1: The easiest way to sign up to rides is using the Companion app.
Find the ride you want to do and tap the [+] button beside the category.
You’ll be prompted to get a reminder.
Some minutes before the ride, start Zwift (the game). You should find a button appear asking whether you want to join the ride once you’ve actually started riding. You won’t see it on the world choice screen.
If your ride isn’t one of the three worlds for the day, don’t worry. Join any of the available ones and the game will take you to the correct world.
2: If you’re doing a working, you’re usually in “erg” mode. In erg mode your trainer sets the resistance, and it doesn’t simulate gradients as such. So you can feel a high resistance on the flat, or little resistance even though the road is going uphill.
If the resistance is too high to pedal against, it’s probably because you’re not pedalling fast enough. In erg mode the power is the target, and power is torque x RPM (this may not strictly be true, but it’ll do for illustration). Torque is the force needed to rotate a mass around a given point (roughly, as I understand it - I’m not an engineer). So the faster you pedal, the lower the torque needed to reach the power. If you’re pedalling slowly, the torque is higher.
If you’re pedalling too slowly, the torque required to hit the target power can be too much to even turn the cranks.

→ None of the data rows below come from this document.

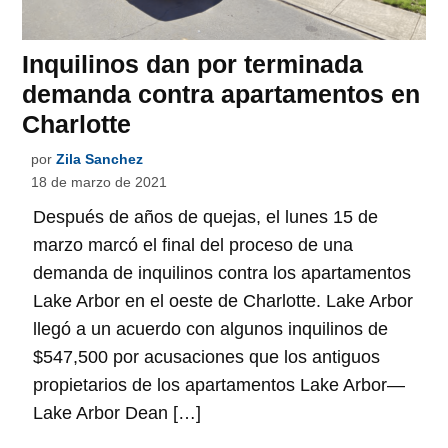
Inquilinos dan por terminada
demanda contra apartamentos en
Charlotte
por
Zila Sanchez
18 de marzo de 2021
Después de años de quejas, el lunes 15 de
marzo marcó el final del proceso de una
demanda de inquilinos contra los apartamentos
Lake Arbor en el oeste de Charlotte. Lake Arbor
llegó a un acuerdo con algunos inquilinos de
$547,500 por acusaciones que los antiguos
propietarios de los apartamentos Lake Arbor—
Lake Arbor Dean […]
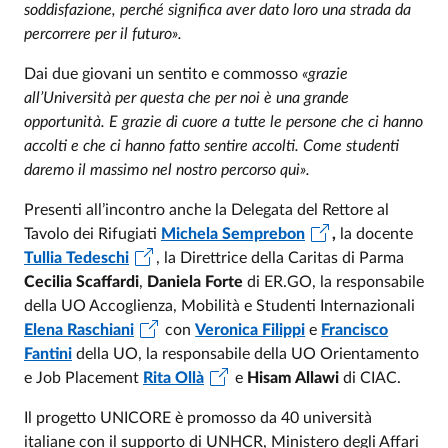
soddisfazione, perché significa aver dato loro una strada da
percorrere per il futuro».
Dai due giovani un sentito e commosso
«grazie
all’Università per questa che per noi è una grande
opportunità. E grazie di cuore a tutte le persone che ci hanno
accolti e che ci hanno fatto sentire accolti. Come studenti
daremo il massimo nel nostro percorso qui».
Presenti all’incontro anche la Delegata del Rettore al
Tavolo dei Rifugiati
Michela Semprebon
,
la docente
Tullia Tedeschi
, la Direttrice della Caritas di Parma
Cecilia Scaffardi
,
Daniela Forte
di ER.GO, la responsabile
della UO Accoglienza, Mobilità e Studenti Internazionali
Elena Raschiani
con
Veronica Filippi
e
Francisco
Fantini
della UO, la responsabile della UO Orientamento
e Job Placement
Rita Ollà
e
Hisam Allawi
di CIAC.
Il progetto UNICORE è promosso da 40 università
italiane con il supporto di UNHCR, Ministero degli Affari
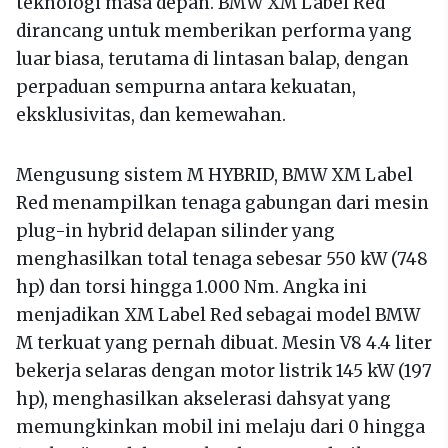
teknologi masa depan. BMW XM Label Red
dirancang untuk memberikan performa yang
luar biasa, terutama di lintasan balap, dengan
perpaduan sempurna antara kekuatan,
eksklusivitas, dan kemewahan.
Mengusung sistem M HYBRID, BMW XM Label
Red menampilkan tenaga gabungan dari mesin
plug-in hybrid delapan silinder yang
menghasilkan total tenaga sebesar 550 kW (748
hp) dan torsi hingga 1.000 Nm. Angka ini
menjadikan XM Label Red sebagai model BMW
M terkuat yang pernah dibuat. Mesin V8 4.4 liter
bekerja selaras dengan motor listrik 145 kW (197
hp), menghasilkan akselerasi dahsyat yang
memungkinkan mobil ini melaju dari 0 hingga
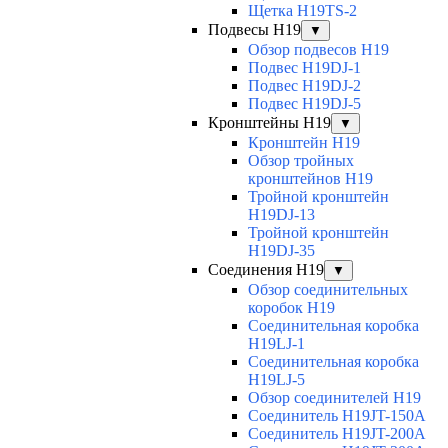
Щетка H19TS-2
Подвесы H19
▼
Обзор подвесов H19
Подвес H19DJ-1
Подвес H19DJ-2
Подвес H19DJ-5
Кронштейны H19
▼
Кронштейн H19
Обзор тройных
кронштейнов H19
Тройной кронштейн
H19DJ-13
Тройной кронштейн
H19DJ-35
Соединения H19
▼
Обзор соединительных
коробок H19
Соединительная коробка
H19LJ-1
Соединительная коробка
H19LJ-5
Обзор соединителей H19
Соединитель H19JT-150A
Соединитель H19JT-200A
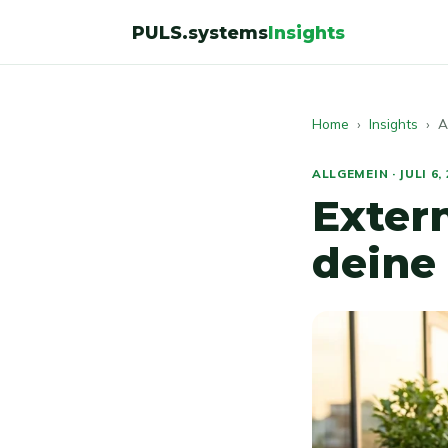
PULS.systems
Insights
Home
›
Insights
› Al
ALLGEMEIN · JULI 6,
Exter
deine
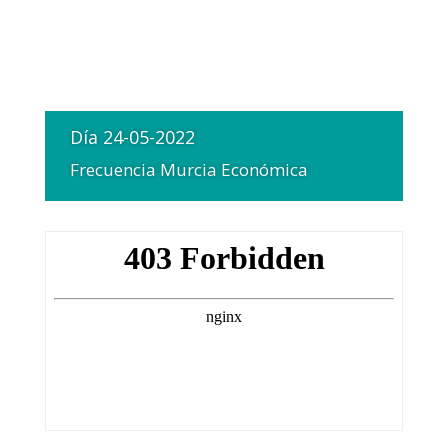
Día 24-05-2022
Frecuencia Murcia Económica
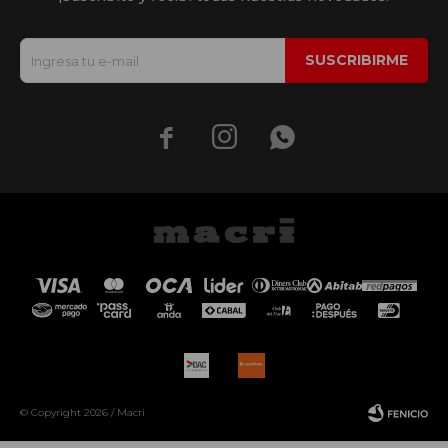
SUSCRIBIRME



© Copyright 2026 / Macri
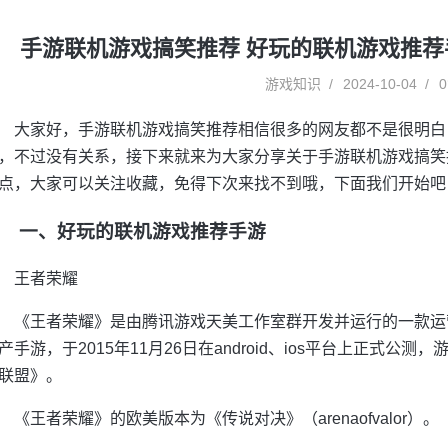
手游联机游戏搞笑推荐 好玩的联机游戏推荐
游戏知识
2024-10-04
0
大家好，手游联机游戏搞笑推荐相信很多的网友都不是很明白
，不过没有关系，接下来就来为大家分享关于手游联机游戏搞笑
点，大家可以关注收藏，免得下次来找不到哦，下面我们开始吧
一、好玩的联机游戏推荐手游
王者荣耀
《王者荣耀》是由腾讯游戏天美工作室群开发并运行的一款运营在an
产手游，于2015年11月26日在android、ios平台上正式
联盟》。
《王者荣耀》的欧美版本为《传说对决》（arenaofvalor）。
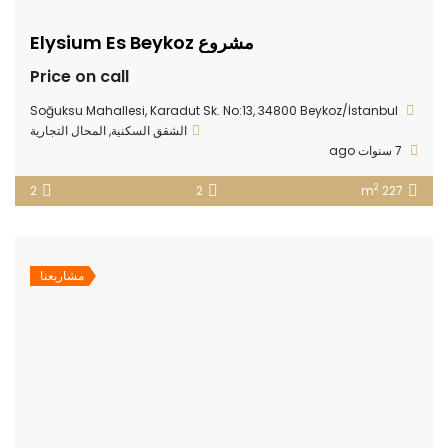
مشروع Elysium Es Beykoz
Price on call
Soğuksu Mahallesi, Karadut Sk. No:13, 34800 Beykoz/İstanbul
الشقق السكنية
,
المحال التجارية
7 سنوات ago
2
2
2
227 m
مشاريعنا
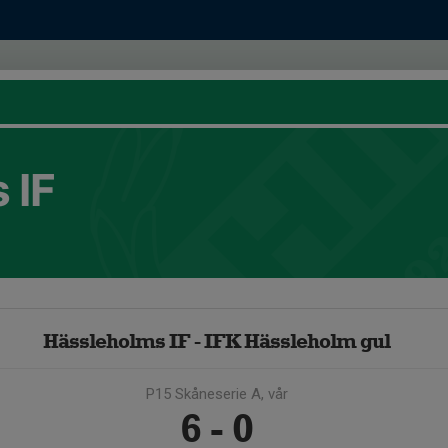
 IF
Hässleholms IF - IFK Hässleholm gul
P15 Skåneserie A, vår
6 - 0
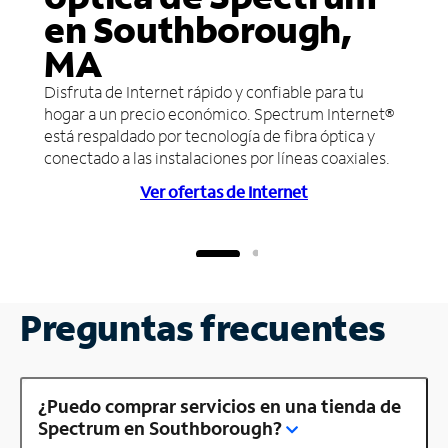
en Southborough,
MA
Disfruta de Internet rápido y confiable para tu
hogar a un precio económico. Spectrum Internet®
está respaldado por tecnología de fibra óptica y
conectado a las instalaciones por líneas coaxiales.
Ver ofertas de Internet
Preguntas frecuentes
¿Puedo comprar servicios en una tienda de
Spectrum en Southborough?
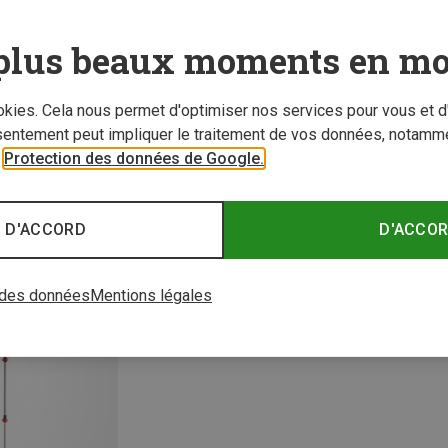
plus beaux moments en mo
ookies. Cela nous permet d'optimiser nos services pour vous et d
sentement peut impliquer le traitement de vos données, notamme
r
Protection des données de Google.
 D'ACCORD
D'ACCO
 des données
Mentions légales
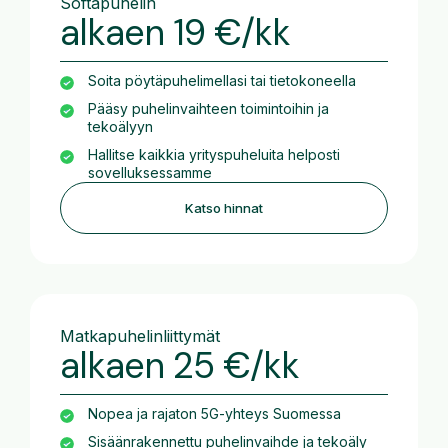
Softapuhelin
alkaen 19 €/kk
Soita pöytäpuhelimellasi tai tietokoneella
Pääsy puhelinvaihteen toimintoihin ja
tekoälyyn
Hallitse kaikkia yrityspuheluita helposti
sovelluksessamme
Katso hinnat
Matkapuhelinliittymät
alkaen 25 €/kk
Nopea ja rajaton 5G-yhteys Suomessa
Sisäänrakennettu puhelinvaihde ja tekoäly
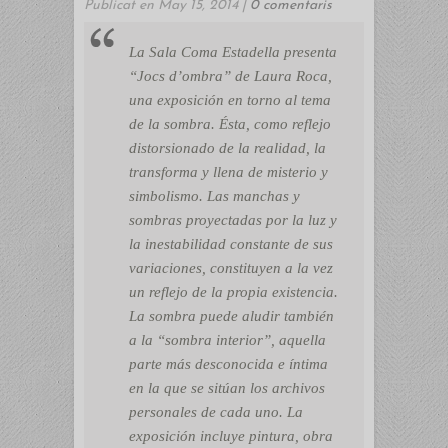
Publicat en May 15, 2014 |
0 comentaris
La Sala Coma Estadella presenta
“Jocs d’ombra” de Laura Roca,
una exposición en torno al tema
de la sombra. Ésta, como reflejo
distorsionado de la realidad, la
transforma y llena de misterio y
simbolismo. Las manchas y
sombras proyectadas por la luz y
la inestabilidad constante de sus
variaciones, constituyen a la vez
un reflejo de la propia existencia.
La sombra puede aludir también
a la “sombra interior”, aquella
parte más desconocida e íntima
en la que se sitúan los archivos
personales de cada uno. La
exposición incluye pintura, obra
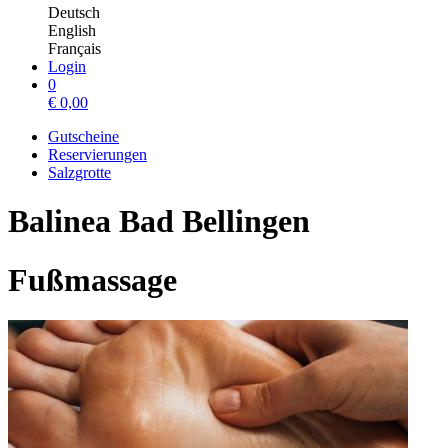
Deutsch
English
Français
Login
0
€
0,00
Gutscheine
Reservierungen
Salzgrotte
Balinea Bad Bellingen
Fußmassage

You need to get on top of the gear as it increases, and reacting too slowly leads to a spiral of death - where your cadence is too low, but the game wants more power, so it increases the torque. That makes it even harder to pedal, so your cadence drops and the game increases the torque again to try and hit the power. Before you know it, you’ve ground to a halt.
Best tip is when you know a higher power interval is coming up, you increase cadence a second or two before the power increases.